I love to write and I feel like I could do cartwheels, ok, maybe just fairy leaps across the meadow, for this God given gift. I blog for Motherhoodlaterthansooner.com, and for that, I am over joyed. More fairy leaps! Looking at the other woman that blog for MLTS, their accomplishments are such, that I feel as though I have arrived. To be blogging next to these intelligent, woman is, for me, almost unbelievable. How did I get here? The only answer I have is, by the grace of God. It’s not me. God leads me where I go, and it has taken years to get to this point. Wait on the Lord, comes to mind. I do have this fear that someone may say, “Hey, you don’t belong here!” And they will take this away from me. Fear; Is a lier.

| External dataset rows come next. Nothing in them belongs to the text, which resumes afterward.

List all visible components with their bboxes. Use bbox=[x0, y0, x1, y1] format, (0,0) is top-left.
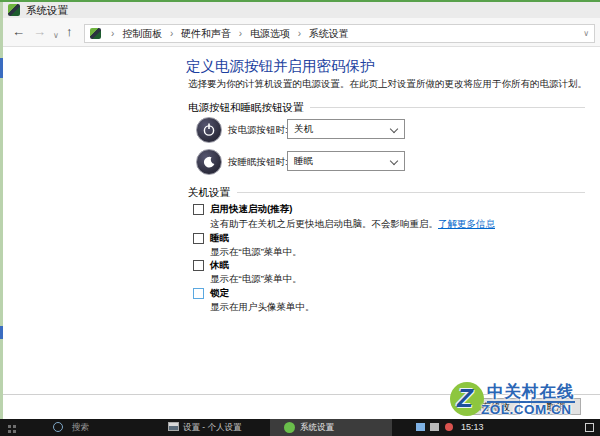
breadcrumb-separator-icon: › bbox=[239, 28, 242, 39]
fast-startup-description-text: 这有助于在关机之后更快地启动电脑。不会影响重启。 bbox=[210, 218, 438, 229]
section-title-shutdown: 关机设置 bbox=[188, 186, 230, 198]
back-icon[interactable]: ← bbox=[12, 24, 25, 40]
fast-startup-label[interactable]: 启用快速启动(推荐) bbox=[210, 203, 292, 215]
tray-notification-badge-icon[interactable] bbox=[445, 423, 453, 431]
sleep-description: 显示在“电源”菜单中。 bbox=[210, 246, 302, 258]
breadcrumb-item-power-options[interactable]: 电源选项 bbox=[250, 28, 290, 39]
lock-description: 显示在用户头像菜单中。 bbox=[210, 301, 315, 313]
taskbar-item-label: 系统设置 bbox=[300, 422, 334, 433]
navigation-bar: ← → ∨ ↑ › 控制面板 › 硬件和声音 › 电源选项 › 系统设置 ∨ bbox=[0, 18, 600, 47]
taskbar-item-label: 设置 - 个人设置 bbox=[183, 422, 242, 433]
chevron-down-icon bbox=[390, 125, 398, 133]
address-location-icon bbox=[90, 28, 101, 39]
power-button-icon bbox=[196, 117, 222, 143]
sleep-label[interactable]: 睡眠 bbox=[210, 232, 229, 244]
learn-more-link[interactable]: 了解更多信息 bbox=[438, 218, 495, 229]
top-edge-artifact bbox=[0, 0, 600, 2]
sleep-button-row-label: 按睡眠按钮时: bbox=[228, 156, 288, 168]
start-icon[interactable] bbox=[8, 425, 11, 428]
breadcrumb-item-hardware-sound[interactable]: 硬件和声音 bbox=[181, 28, 231, 39]
fast-startup-description: 这有助于在关机之后更快地启动电脑。不会影响重启。了解更多信息 bbox=[210, 218, 495, 230]
left-edge-text-fragment bbox=[0, 58, 3, 78]
lock-checkbox[interactable] bbox=[193, 288, 204, 299]
hibernate-label[interactable]: 休眠 bbox=[210, 259, 229, 271]
screenshot-root: 系统设置 ← → ∨ ↑ › 控制面板 › 硬件和声音 › 电源选项 › 系统设… bbox=[0, 0, 600, 436]
cortana-search-icon[interactable] bbox=[53, 422, 63, 432]
breadcrumb: › 控制面板 › 硬件和声音 › 电源选项 › 系统设置 bbox=[106, 27, 349, 40]
taskbar-clock[interactable]: 15:13 bbox=[461, 422, 484, 433]
left-edge-artifact bbox=[0, 0, 3, 419]
save-changes-button[interactable]: 保存修改 bbox=[462, 398, 520, 415]
address-bar[interactable]: › 控制面板 › 硬件和声音 › 电源选项 › 系统设置 ∨ bbox=[84, 24, 595, 43]
power-button-row-label: 按电源按钮时: bbox=[228, 124, 288, 136]
sleep-checkbox[interactable] bbox=[193, 233, 204, 244]
left-edge-text-fragment bbox=[0, 326, 3, 339]
settings-page: 定义电源按钮并启用密码保护 选择要为你的计算机设置的电源设置。在此页上对设置所做… bbox=[0, 46, 600, 419]
breadcrumb-item-system-settings[interactable]: 系统设置 bbox=[309, 28, 349, 39]
chevron-down-icon bbox=[390, 157, 398, 165]
action-center-icon[interactable] bbox=[585, 423, 594, 432]
history-chevron-icon[interactable]: ∨ bbox=[53, 28, 59, 44]
tray-network-icon[interactable] bbox=[416, 423, 425, 431]
hibernate-checkbox[interactable] bbox=[193, 260, 204, 271]
up-icon[interactable]: ↑ bbox=[66, 24, 73, 40]
cancel-button[interactable]: 取消 bbox=[531, 398, 581, 415]
lock-label[interactable]: 锁定 bbox=[210, 287, 229, 299]
fast-startup-checkbox[interactable] bbox=[193, 204, 204, 215]
power-button-action-value: 关机 bbox=[294, 123, 313, 134]
power-button-action-select[interactable]: 关机 bbox=[287, 119, 405, 139]
system-settings-icon bbox=[284, 422, 295, 433]
taskbar: 搜索 设置 - 个人设置 系统设置 15:13 bbox=[0, 419, 600, 436]
taskbar-search-label[interactable]: 搜索 bbox=[72, 422, 89, 433]
breadcrumb-separator-icon: › bbox=[170, 28, 173, 39]
taskbar-item-settings-window[interactable]: 设置 - 个人设置 bbox=[160, 419, 266, 436]
sleep-button-action-select[interactable]: 睡眠 bbox=[287, 151, 405, 171]
taskbar-item-system-settings[interactable]: 系统设置 bbox=[270, 419, 392, 436]
section-divider bbox=[310, 107, 585, 108]
forward-icon: → bbox=[33, 24, 46, 40]
titlebar: 系统设置 bbox=[0, 2, 600, 18]
page-title: 定义电源按钮并启用密码保护 bbox=[186, 58, 375, 75]
window-bottom-border bbox=[0, 394, 600, 395]
address-dropdown-icon[interactable]: ∨ bbox=[583, 29, 589, 38]
breadcrumb-separator-icon: › bbox=[298, 28, 301, 39]
sleep-button-icon bbox=[196, 149, 222, 175]
hibernate-description: 显示在“电源”菜单中。 bbox=[210, 273, 302, 285]
breadcrumb-item-control-panel[interactable]: 控制面板 bbox=[122, 28, 162, 39]
section-title-power-buttons: 电源按钮和睡眠按钮设置 bbox=[188, 101, 304, 113]
section-divider bbox=[237, 192, 585, 193]
tray-volume-icon[interactable] bbox=[430, 423, 439, 431]
breadcrumb-separator-icon: › bbox=[111, 28, 114, 39]
page-intro: 选择要为你的计算机设置的电源设置。在此页上对设置所做的更改将应用于你所有的电源计… bbox=[188, 78, 587, 90]
window-icon bbox=[168, 422, 179, 431]
power-options-app-icon bbox=[8, 4, 20, 16]
sleep-button-action-value: 睡眠 bbox=[294, 155, 313, 166]
window-title: 系统设置 bbox=[26, 4, 68, 16]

I remember what a friend had written in my Senior Year Book, “Maybe someday we’ll write a novel together.” Ah ha! I have always wanted to be a writer. That was my choice. Not the other things that I flailed at.

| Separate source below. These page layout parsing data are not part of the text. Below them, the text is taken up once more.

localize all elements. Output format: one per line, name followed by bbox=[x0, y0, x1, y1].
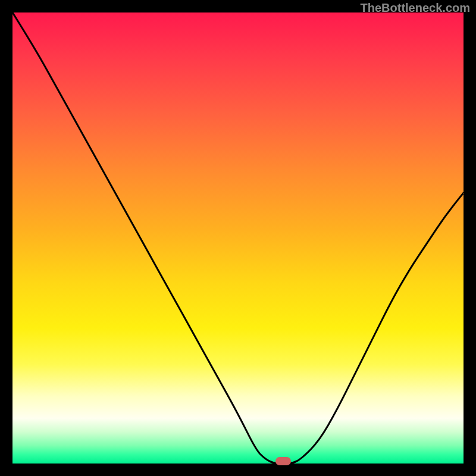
watermark-text: TheBottleneck.com bbox=[361, 1, 470, 15]
curve-svg bbox=[12, 12, 464, 464]
plot-area bbox=[12, 12, 464, 464]
optimal-marker bbox=[275, 457, 291, 465]
bottleneck-curve bbox=[12, 12, 464, 464]
chart-container: TheBottleneck.com bbox=[0, 0, 476, 476]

I am a huge Maya Angelou fan. From the Editors of ESSENCE, magazine, I read her words: “Not everything you write is going to be a masterpiece. Not everything you cook is great, not everything you paint-but you’re trying for it. From the moment you put the pen to paper or sit down at the piano, you’re trying for it.” I like to keep this in the back of my mind. There are blogs that I write, when I feel as though I was passionate about it, and I took my time to do a good job. Then for the next blog, I have nothing, or nothing as epic as I felt my latest blog was.
Today, I’d like to touch on, how we as women are very much alike. Our struggles that we are facing in life are not the same, but every struggle is just that, a struggle. Each one is huge for each of us. What I’m saying is that sometimes people say that their problems are worse than mine. That if they were in my shoes… I’m here to say that there are no struggles more worthy of struggling, than the other. If it touches your life, it is huge, no matter what others’ may think.
There’s a song by the Eagles that says, “Every fortress has its price” How true. Rather you live in a big house or live in a trailer, our struggles are real. They are all worthy. We need to work through what life throws at us, and in the best possible way. I look at people like the Kardashians’ and think that, “they have problems, but at least they go to exotic places…” Stop that! Their problems follow them to gorgeous places. I may not struggle to pay the mortgage, but I struggle. Everyday I do what I must to keep my chin up, to feel that good spirit, everyday.
Every good thing in our lives has come through struggling. Nothing good comes easy. I want to live and let others’ live. I’ll try to walk in their shoes, and I hope they will continue to realize that not all is good in my life. And that I’m allowed to feel worthy of my struggles. I don’t want to hear, “I wish I had your problems.” or “you don’t have problems, Lori, you have hang-ups.” If only they knew. It’s ironic, really, that in my lifetime I have heard these comments, knowing what I have lived through. Unless I tell, no one will know. And when I tell, there is hell to pay, from those that manipulated me to silence.